*GOAL OF THE EXERCISE*: What is needed is the full listing written out exactly, minus the pictures.

*RECORDS FOR THIS EXERCISE*:
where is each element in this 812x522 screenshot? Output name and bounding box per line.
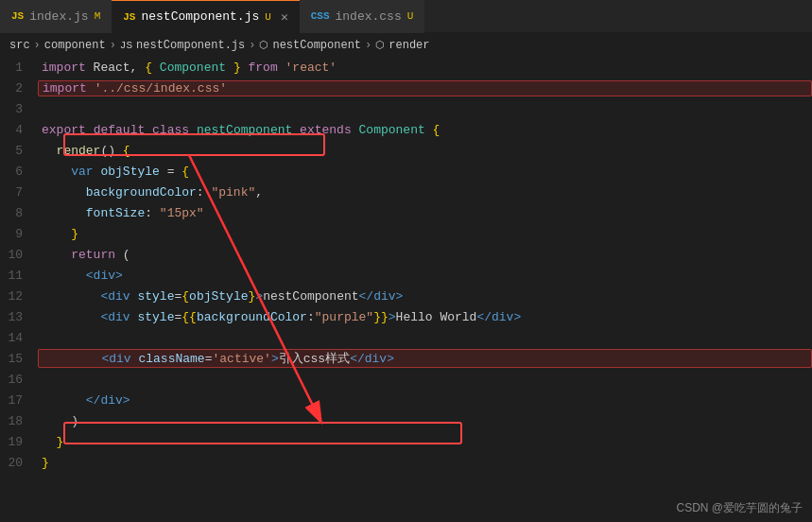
code-line: 11 <div> <box>0 265 812 286</box>
tab-badge: U <box>407 10 414 22</box>
line-code: import React, { Component } from 'react' <box>38 61 812 75</box>
line-code: <div style={{backgroundColor:"purple"}}>… <box>38 310 812 324</box>
line-number: 6 <box>0 165 38 179</box>
code-editor: 1import React, { Component } from 'react… <box>0 57 812 522</box>
css-icon: CSS <box>311 10 330 22</box>
line-code: backgroundColor: "pink", <box>38 185 812 200</box>
line-code: return ( <box>38 248 812 262</box>
tab-index-js[interactable]: JS index.js M <box>0 0 112 33</box>
line-number: 13 <box>0 310 38 324</box>
editor-container: 1import React, { Component } from 'react… <box>0 57 812 522</box>
code-line: 18 ) <box>0 410 812 431</box>
line-code: } <box>38 435 812 449</box>
tab-nest-component-js[interactable]: JS nestComponent.js U ✕ <box>112 0 299 33</box>
tab-badge: U <box>265 11 271 23</box>
line-number: 4 <box>0 123 38 137</box>
line-number: 19 <box>0 435 38 449</box>
line-number: 10 <box>0 248 38 262</box>
bc-render: render <box>389 39 429 52</box>
js-icon: JS <box>11 10 24 22</box>
code-line: 15 <div className='active'>引入css样式</div> <box>0 348 812 369</box>
code-line: 4export default class nestComponent exte… <box>0 119 812 140</box>
line-code: <div className='active'>引入css样式</div> <box>38 349 812 368</box>
code-line: 7 backgroundColor: "pink", <box>0 182 812 202</box>
tab-badge: M <box>95 10 101 22</box>
bc-render-icon: ⬡ <box>375 39 385 51</box>
line-code: import '../css/index.css' <box>38 80 812 96</box>
line-number: 16 <box>0 373 38 387</box>
line-number: 7 <box>0 185 38 200</box>
line-code: } <box>38 456 812 470</box>
tab-index-css[interactable]: CSS index.css U <box>300 0 425 33</box>
code-line: 2import '../css/index.css' <box>0 78 812 98</box>
code-line: 16 <box>0 369 812 390</box>
line-code: var objStyle = { <box>38 165 812 179</box>
js-icon: JS <box>123 11 135 23</box>
line-code: </div> <box>38 393 812 408</box>
code-line: 12 <div style={objStyle}>nestComponent</… <box>0 286 812 306</box>
line-code: ) <box>38 414 812 428</box>
code-line: 9 } <box>0 223 812 244</box>
bc-classname: nestComponent <box>272 39 361 52</box>
line-number: 9 <box>0 227 38 241</box>
line-code: export default class nestComponent exten… <box>38 123 812 137</box>
line-number: 8 <box>0 206 38 220</box>
code-line: 8 fontSize: "15px" <box>0 202 812 223</box>
bc-js-icon: JS <box>120 40 132 51</box>
line-number: 11 <box>0 269 38 283</box>
bc-filename: nestComponent.js <box>136 39 245 52</box>
line-number: 20 <box>0 456 38 470</box>
line-number: 18 <box>0 414 38 428</box>
bc-component: component <box>44 39 106 52</box>
line-number: 12 <box>0 289 38 304</box>
line-code: <div style={objStyle}>nestComponent</div… <box>38 289 812 304</box>
line-code: fontSize: "15px" <box>38 206 812 220</box>
line-number: 2 <box>0 81 38 96</box>
line-number: 17 <box>0 393 38 408</box>
bc-src: src <box>9 39 30 52</box>
code-line: 6 var objStyle = { <box>0 161 812 182</box>
tab-close-button[interactable]: ✕ <box>281 9 288 25</box>
line-number: 14 <box>0 331 38 345</box>
breadcrumb: src › component › JS nestComponent.js › … <box>0 33 812 57</box>
code-line: 17 </div> <box>0 390 812 410</box>
tab-label: nestComponent.js <box>141 9 259 24</box>
tab-bar: JS index.js M JS nestComponent.js U ✕ CS… <box>0 0 812 33</box>
code-line: 19 } <box>0 431 812 452</box>
line-code: } <box>38 227 812 241</box>
code-line: 5 render() { <box>0 140 812 161</box>
line-number: 1 <box>0 61 38 75</box>
line-number: 5 <box>0 144 38 158</box>
line-number: 3 <box>0 102 38 116</box>
code-line: 13 <div style={{backgroundColor:"purple"… <box>0 306 812 327</box>
code-line: 10 return ( <box>0 244 812 265</box>
tab-label: index.css <box>336 9 402 24</box>
tab-label: index.js <box>29 9 88 24</box>
watermark: CSDN @爱吃芋圆的兔子 <box>676 500 803 516</box>
line-code: <div> <box>38 269 812 283</box>
bc-class-icon: ⬡ <box>259 39 268 51</box>
line-code: render() { <box>38 144 812 158</box>
code-line: 14 <box>0 327 812 348</box>
code-line: 1import React, { Component } from 'react… <box>0 57 812 78</box>
line-number: 15 <box>0 352 38 366</box>
code-line: 20} <box>0 452 812 473</box>
code-line: 3 <box>0 98 812 119</box>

*RESULT FOR THIS TASK*:
where is each element in this 812x522 screenshot? Output name and bounding box per line.
code-line: 11 <div> <box>0 265 812 286</box>
tab-badge: U <box>407 10 414 22</box>
line-code: import React, { Component } from 'react' <box>38 61 812 75</box>
line-code: <div style={{backgroundColor:"purple"}}>… <box>38 310 812 324</box>
line-number: 6 <box>0 165 38 179</box>
code-editor: 1import React, { Component } from 'react… <box>0 57 812 522</box>
css-icon: CSS <box>311 10 330 22</box>
line-code: backgroundColor: "pink", <box>38 185 812 200</box>
line-code: return ( <box>38 248 812 262</box>
tab-index-js[interactable]: JS index.js M <box>0 0 112 33</box>
line-number: 13 <box>0 310 38 324</box>
editor-container: 1import React, { Component } from 'react… <box>0 57 812 522</box>
code-line: 18 ) <box>0 410 812 431</box>
line-code: } <box>38 435 812 449</box>
tab-nest-component-js[interactable]: JS nestComponent.js U ✕ <box>112 0 299 33</box>
tab-badge: U <box>265 11 271 23</box>
line-number: 4 <box>0 123 38 137</box>
line-number: 19 <box>0 435 38 449</box>
line-number: 10 <box>0 248 38 262</box>
bc-render: render <box>389 39 429 52</box>
js-icon: JS <box>11 10 24 22</box>
code-line: 15 <div className='active'>引入css样式</div> <box>0 348 812 369</box>
code-line: 4export default class nestComponent exte… <box>0 119 812 140</box>
line-code: <div className='active'>引入css样式</div> <box>38 349 812 368</box>
code-line: 7 backgroundColor: "pink", <box>0 182 812 202</box>
tab-badge: M <box>95 10 101 22</box>
bc-render-icon: ⬡ <box>375 39 385 51</box>
line-code: import '../css/index.css' <box>38 80 812 96</box>
line-number: 16 <box>0 373 38 387</box>
line-number: 7 <box>0 185 38 200</box>
line-code: } <box>38 456 812 470</box>
tab-index-css[interactable]: CSS index.css U <box>300 0 425 33</box>
code-line: 2import '../css/index.css' <box>0 78 812 98</box>
code-line: 16 <box>0 369 812 390</box>
line-code: var objStyle = { <box>38 165 812 179</box>
js-icon: JS <box>123 11 135 23</box>
line-code: </div> <box>38 393 812 408</box>
code-line: 12 <div style={objStyle}>nestComponent</… <box>0 286 812 306</box>
line-code: ) <box>38 414 812 428</box>
code-line: 9 } <box>0 223 812 244</box>
bc-classname: nestComponent <box>272 39 361 52</box>
line-number: 9 <box>0 227 38 241</box>
line-code: export default class nestComponent exten… <box>38 123 812 137</box>
line-number: 8 <box>0 206 38 220</box>
code-line: 8 fontSize: "15px" <box>0 202 812 223</box>
bc-js-icon: JS <box>120 40 132 51</box>
line-number: 11 <box>0 269 38 283</box>
bc-filename: nestComponent.js <box>136 39 245 52</box>
line-number: 20 <box>0 456 38 470</box>
line-number: 18 <box>0 414 38 428</box>
bc-component: component <box>44 39 106 52</box>
line-number: 12 <box>0 289 38 304</box>
line-code: <div style={objStyle}>nestComponent</div… <box>38 289 812 304</box>
line-code: fontSize: "15px" <box>38 206 812 220</box>
line-number: 2 <box>0 81 38 96</box>
line-number: 17 <box>0 393 38 408</box>
bc-src: src <box>9 39 30 52</box>
code-line: 6 var objStyle = { <box>0 161 812 182</box>
tab-close-button[interactable]: ✕ <box>281 9 288 25</box>
line-number: 14 <box>0 331 38 345</box>
breadcrumb: src › component › JS nestComponent.js › … <box>0 33 812 57</box>
code-line: 17 </div> <box>0 390 812 410</box>
tab-label: nestComponent.js <box>141 9 259 24</box>
tab-bar: JS index.js M JS nestComponent.js U ✕ CS… <box>0 0 812 33</box>
code-line: 19 } <box>0 431 812 452</box>
line-code: } <box>38 227 812 241</box>
code-line: 5 render() { <box>0 140 812 161</box>
line-number: 1 <box>0 61 38 75</box>
line-number: 5 <box>0 144 38 158</box>
line-number: 3 <box>0 102 38 116</box>
code-line: 13 <div style={{backgroundColor:"purple"… <box>0 306 812 327</box>
code-line: 10 return ( <box>0 244 812 265</box>
tab-label: index.css <box>336 9 402 24</box>
tab-label: index.js <box>29 9 88 24</box>
watermark: CSDN @爱吃芋圆的兔子 <box>676 500 803 516</box>
line-code: <div> <box>38 269 812 283</box>
bc-class-icon: ⬡ <box>259 39 268 51</box>
line-code: render() { <box>38 144 812 158</box>
code-line: 14 <box>0 327 812 348</box>
code-line: 1import React, { Component } from 'react… <box>0 57 812 78</box>
line-number: 15 <box>0 352 38 366</box>
code-line: 20} <box>0 452 812 473</box>
code-line: 3 <box>0 98 812 119</box>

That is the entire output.